IIF's quarterly Global Debt Monitor said that strengthening international demand for Japanese and European government bonds contrasted with broadly stable demand for U.S. Treasuries since the start of the year.
"These trends partly reflect diverging debt trajectories, which are increasingly influencing investor allocation decisions," Emre Tiftik, director at the IIF for Global Markets and Policy, wrote.
"Under current policies, the U.S. debt-to-GDP ratio is expected to continue rising, and recent Congressional Budget Office projections indicate a further deterioration in the long-term fiscal outlook."
This stood in contrast to debt ratios in the euro zone and Japan, which are projected to follow a more moderate path even with continued fiscal expansion, the report said.

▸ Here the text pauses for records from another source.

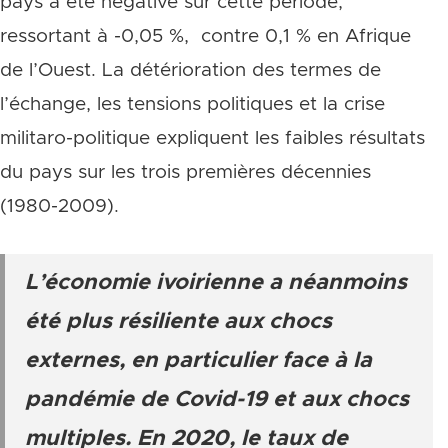
pays a été négative sur cette période,
ressortant à -0,05 %, contre 0,1 % en Afrique
de l’Ouest. La détérioration des termes de
l’échange, les tensions politiques et la crise
militaro-politique expliquent les faibles résultats
du pays sur les trois premières décennies
(1980-2009).
L’économie ivoirienne a néanmoins
été plus résiliente aux chocs
externes, en particulier face à la
pandémie de Covid-19 et aux chocs
multiples. En 2020, le taux de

However, U.S. corporate bond markets continue to boom, supported by AI-related issuance and strong overseas inflows.
RISING DEBT LEVELS
Washington's borrowing push was one of the main drivers for global debt to rise by over $4.4 trillion in the first quarter, the fastest increase since mid‑2025 and the fifth straight quarterly increase, the IIF report said.
Tiftik said the rise in U.S. debt had been largely driven by government borrowing.
He pointed to a sharp acceleration in debt at the start of the year by Chinese non-financial corporate borrowers - predominantly state-owned firms - which significantly outpaced borrowing by the country's government.
Outside the world's two biggest economies, debt across mature markets edged lower, while emerging markets, excluding China, saw levels rising modestly to a record $36.8 trillion driven by government borrowing.
Looking at key debt ratios, global debt stood at 305% of world economic output, broadly stable where it had been since 2023. However, debt ratios followed a similar pattern as debt levels - trending lower in mature markets and rising steadily in emerging economies.
Overall, the biggest increases over the past quarter were recorded in Norway, Kuwait, China, Bahrain, and Saudi Arabia - each recording gains of more than 30 percentage points of GDP, the IIF report showed.
The IIF predicted that structural pressures - including aging populations, rising spending on defense, energy security and diversification, cybersecurity and AI-related capital expenditure - would push both government and corporate debt levels higher over the medium- to long-term.
"The recent conflict in the Middle East is set to further intensify some of these pressures," Tiftik said.